Materials and Methods

Reagents

DMEM F-12, BSA and HEPES were purchased from Sigma Aldrich Inc. (St Louis, MO, USA), MEM from Hyclone (Logan, UT, USA). Other reagents were procured from vendors as indicated: 45Ca+2 (American Radiolabeled Chemicals Inc., St Louis, MO, USA), Microscint PS (Packard Biosciences, Waltham, MA, USA), G418 (Calbiochem, San Diego, CA, USA) and FBS (Lonza, Basel, Switzerland).

Test compounds and chemicals

Glenmark proprietary TRPA1 antagonists (GRC 17536, GRC 17770, GRC 17138), TRPV1 antagonist (GRC 6211) and compound 7 (TRPA1 antagonist of Janssen; WO 2009/147079) were synthesized in-house by the discovery chemistry group. A 10 mM stock of the above antagonists was prepared in DMSO. Subsequent dilutions from the stock solution were made in drug dilution buffer (DDB) (DMEM F-12 containing 1.8 mM CaCl2). For Calcium fluorescence assay, Ca+2, Mg+2 free PBS were used instead of DDB for drug dilution. LPS, AITC, capsaicin, H2O2, and crotonaldehyde were procured from Sigma Aldrich Inc. (St Louis, MO, USA). ssRNA40 and loxoribine were purchased from Invivogen (San Diego, CA, USA), 15d-PGJ2 from Enzo life sciences (Farmingdale, NY, USA), and citric acid from Merck (Mumbai, India).

Cells

Human lung fibroblast cells, CCD19-Lu (ATCC CCL-210) were obtained from American Type Culture Collection (ATCC; Rockville, MD, USA) and cultured in MEM supplemented with 10% FBS. Human pulmonary alveolar epithelial cell line A549 (ATCC CCL-185) was also obtained from ATCC and maintained in DMEM F-12 supplemented with 10% FBS. Both the cell types were cultured at 37°C in humidified air containing 5% CO2. Chinese hamster ovary (CHO) cells stably expressing human TRPA1 (hTRPA1/CHO), TRPV1 (hTRPV1/CHO), TRPV3 (hTRPV3/CHO), TRPV4 (hTRPV4/CHO and TRPM8 (hTRPM8/CHO were generated in-house and maintained in DMEM F-12 supplemented with 10% FBS and G418.

Animals

Male Hartley guinea pigs (200–600 g, Harlan, UK) were acclimatized in cages (20–22°C, with a light/dark cycle of 12/12 hours) before beginning of the experiments and were maintained on an ad lib standard guinea pig pellet diet and water containing dietary amounts of ascorbic acid.

Ethics statement

Guinea pigs were housed in cages with a light/dark cycle of 12/12 hours and were maintained on an ad lib standard guinea pig pellet diet and water containing dietary amounts of ascorbic acid.

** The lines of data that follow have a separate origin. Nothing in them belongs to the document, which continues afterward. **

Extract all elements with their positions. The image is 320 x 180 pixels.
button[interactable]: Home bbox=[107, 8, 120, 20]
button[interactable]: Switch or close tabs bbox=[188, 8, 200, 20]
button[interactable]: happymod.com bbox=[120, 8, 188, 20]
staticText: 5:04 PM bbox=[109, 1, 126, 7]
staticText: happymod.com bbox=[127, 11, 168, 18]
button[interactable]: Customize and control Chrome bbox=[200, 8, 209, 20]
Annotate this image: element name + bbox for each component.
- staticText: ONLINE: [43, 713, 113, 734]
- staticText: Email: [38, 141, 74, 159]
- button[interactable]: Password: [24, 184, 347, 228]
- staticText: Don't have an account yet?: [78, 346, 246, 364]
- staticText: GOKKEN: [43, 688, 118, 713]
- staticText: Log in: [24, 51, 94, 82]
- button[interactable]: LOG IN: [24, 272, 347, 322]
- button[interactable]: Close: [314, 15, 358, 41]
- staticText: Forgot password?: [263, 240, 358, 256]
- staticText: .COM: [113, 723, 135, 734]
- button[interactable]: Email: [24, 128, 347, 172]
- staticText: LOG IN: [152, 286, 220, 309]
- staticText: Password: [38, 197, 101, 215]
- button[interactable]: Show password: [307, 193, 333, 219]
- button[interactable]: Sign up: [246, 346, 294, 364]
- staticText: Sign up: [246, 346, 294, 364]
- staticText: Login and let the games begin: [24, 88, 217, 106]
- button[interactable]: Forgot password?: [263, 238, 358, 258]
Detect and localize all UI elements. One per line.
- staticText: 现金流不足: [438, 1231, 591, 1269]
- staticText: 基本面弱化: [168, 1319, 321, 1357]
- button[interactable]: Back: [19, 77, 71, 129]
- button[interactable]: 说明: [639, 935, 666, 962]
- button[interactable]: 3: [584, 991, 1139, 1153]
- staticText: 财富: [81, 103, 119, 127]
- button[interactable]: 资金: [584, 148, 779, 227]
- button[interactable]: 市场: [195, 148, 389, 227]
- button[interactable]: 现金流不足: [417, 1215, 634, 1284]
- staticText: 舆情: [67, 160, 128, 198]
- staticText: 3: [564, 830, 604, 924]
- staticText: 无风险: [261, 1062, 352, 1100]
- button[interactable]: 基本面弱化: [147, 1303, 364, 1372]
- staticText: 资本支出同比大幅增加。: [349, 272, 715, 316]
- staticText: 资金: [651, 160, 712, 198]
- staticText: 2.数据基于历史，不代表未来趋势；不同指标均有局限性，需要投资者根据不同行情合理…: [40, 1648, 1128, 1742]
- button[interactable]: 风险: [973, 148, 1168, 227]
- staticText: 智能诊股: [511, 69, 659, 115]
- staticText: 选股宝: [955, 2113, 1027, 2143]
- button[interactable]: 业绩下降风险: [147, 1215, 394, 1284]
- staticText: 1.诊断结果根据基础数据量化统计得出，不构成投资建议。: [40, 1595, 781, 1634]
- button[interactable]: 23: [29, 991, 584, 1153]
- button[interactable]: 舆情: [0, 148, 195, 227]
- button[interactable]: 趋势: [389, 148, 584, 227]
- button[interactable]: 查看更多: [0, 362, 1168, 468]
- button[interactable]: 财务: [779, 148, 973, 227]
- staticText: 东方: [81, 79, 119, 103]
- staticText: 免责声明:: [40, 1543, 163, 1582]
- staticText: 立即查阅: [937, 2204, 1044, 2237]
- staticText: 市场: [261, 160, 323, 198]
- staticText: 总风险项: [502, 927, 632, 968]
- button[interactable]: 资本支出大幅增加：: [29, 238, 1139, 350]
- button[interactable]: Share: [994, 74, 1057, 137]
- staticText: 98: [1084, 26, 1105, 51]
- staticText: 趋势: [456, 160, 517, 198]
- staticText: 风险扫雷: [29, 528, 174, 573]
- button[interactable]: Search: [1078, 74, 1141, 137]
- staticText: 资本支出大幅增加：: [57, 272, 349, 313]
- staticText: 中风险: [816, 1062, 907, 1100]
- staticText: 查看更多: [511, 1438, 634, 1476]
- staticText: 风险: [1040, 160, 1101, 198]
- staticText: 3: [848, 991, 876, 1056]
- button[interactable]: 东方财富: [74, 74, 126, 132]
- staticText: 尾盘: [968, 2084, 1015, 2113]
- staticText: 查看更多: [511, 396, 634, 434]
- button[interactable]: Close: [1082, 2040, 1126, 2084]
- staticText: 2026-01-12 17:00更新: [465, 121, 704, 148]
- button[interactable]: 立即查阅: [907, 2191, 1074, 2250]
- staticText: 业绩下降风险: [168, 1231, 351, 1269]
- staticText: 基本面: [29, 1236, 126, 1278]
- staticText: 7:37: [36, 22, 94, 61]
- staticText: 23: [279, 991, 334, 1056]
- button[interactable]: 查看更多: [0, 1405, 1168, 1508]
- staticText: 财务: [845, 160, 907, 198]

All animal experiments were approved by Institutional Animal Ethics Committee (IAEC) of Glenmark Pharmaceuticals Ltd and the study was carried out in strict accordance with recommendations of Committee for the Purpose of Control and Supervision of Experiments on Animals (CPCSEA, Licence No: 231/CPCSEA). All animal work was conducted as per CPCSEA guideline to minimize discomfort to animals. Guinea pigs were euthanized humanely with CO2 inhalation at the end of the study.

Real-time RT-PCR analysis

Total RNA was extracted from hTRPA1/CHO cells using TRI reagent (Sigma, St. Louise, MO, USA). 3 µg of RNA was reverse transcribed using iScript select cDNA synthesis kit (Biorad Hercules, CA, USA) according to the manufacturer's instructions to produce single-stranded cDNA. RT-PCR was performed with an real-time thermal cycler Eppendorf Mastercycler Ep (Eppendorf AG, Hamburg, Germany) using iTaq SYBR Green Supermix with ROX kit (Biorad Hercules, CA, USA) with human TRPA1 specific primers: 5′-GATATTGTTAACACAACCGATGGA-3′(sense primer) and 5′-CTTTTATGTCTACTTG GGCACCTT-3′(antisense primer). RT-PCR reaction was carried out for 40 cycles at 94°C for 30 s, 60°C for 15 s and 60°C for 60 s. Data was interpreted using 2(-ΔΔCT) Livak method of analysis.

Calcium influx assay

Fluorimetric and radiometric Ca+2 influx assay was performed as described earlier [13]. GRC 17536, GRC 17770, compound 7 or GRC 6211 was added to the cells 15 minutes prior to addition of agonist. Citric acid stock solution (1 M) was prepared in dH2O. Subsequent dilutions were made in Ca+2, Mg+2 free PBS (pH 7.3). No significant change in pH was observed upto 10 mM citric acid. At 30 mM concentration of citric acid, the pH of the solution dropped to 5.5. TLR ligands - LPS (10 µg/ml, TLR4), loxoribine (10 µM, TLR7) and ssRNA40 (1 µg/ml, TLR8) were dissolved in media and added to the cells for 16–18 hours. TRP selectivity of GRC 17536 and compound 7 was performed for TRPV1, TRPV3, TRPV4 and TRPM8 using Capsaicin (1 µM), 2-APB (1 mM), 4α-PDD (30 µM) and Icilin (250 nM) respectively, as agonist.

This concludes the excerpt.